What is the TRUE cost of an employee?
So, I was talking with friend who runs his own little business, and he shared that a new sales staff of his said to him, "it's mid-March, and I have these couple of potential customers on the line, and if they sign, the revenue will be $x. That covers my salary for the year, and hence I become essentially a free resource for you for the rest of the year".
What thoughts about that?
I think it sounds good when you say it fast, but the reality is this:
1. Revenue does not equate Profit.
There's still Cost; Fixed, Variable, Stepped, Opportunity.
2. Salary does not equate Cost. (reference Point 1)
There's still existing rent and infrastructure cost to be apportioned, there's the need for a larger office to accommodate the new staff.
There’s the opportunity cost of not being able to use another sales person, because the seat has been given this the current person.
There's the dark, negative, infecting effect of a poor work attitude, the dragging down of morale as discipline is meted out, with some other un-involved parties thinking it was too harsh, or too lenient; collateral damage as they call it.
3. The sales staff doesn't really become a "free" resource.
There was a cost that the company committed to when employing the sales staff, both financial and opportunity cost (reference Point 2).
That cost would have been eaten by the company, whatever the outcome of the sales staff's performance, which was an unknown variable at the start (and indeed will be an unknown variable again next year, whatever the performance this year; as Technical Analysis caveats go, "past price patterns are no guarantee of future performance ")
So, the sales staff shouldn't think of himself as a "free" resource and that future profit is pure and unencumbered.
Future profit, if any, still bears variable cost, and the fixed cost of salary multiplied by probation period, or till whichever point the staff is let go for poor performance.
Hence, I see the staff more as Options, where the premium paid is salary multiplied by a given number of months, and the upside profit is not something of a gift from the staff to the company, but more the duty and obligation of the staff to the company, as the company had already committed to the cost of the Premium.
And on the bigger picture, if the staff doesn't generate net profits, then why is the company employing the staff. What has the staff done to "deserve" to be employed?
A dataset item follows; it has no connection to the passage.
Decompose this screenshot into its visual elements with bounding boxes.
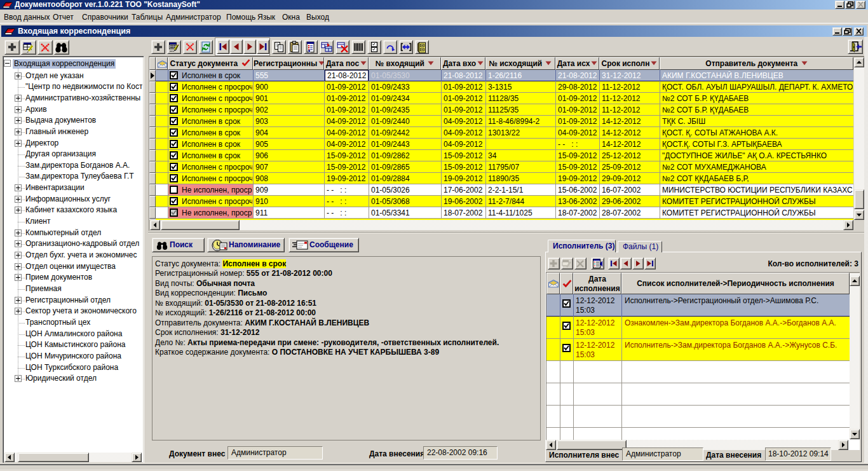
svg-text:...: ... (24, 50, 27, 54)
So, to those of you out there who are staff, think about why you need to generate revenue, or good products and services so that revenue can be generated from them by the sales staff.
Remember you are not entitled to anything. Instead you are obligated, as the company first invested money and time in believing in you.
And those of you out there who are employers, think about pricing Options (financial market options, not various pricing plans). What is the maximum you are willing to pay for a given bet, and what is the probability-adjusted payoff of that staff. Sorry, I mean of that bet.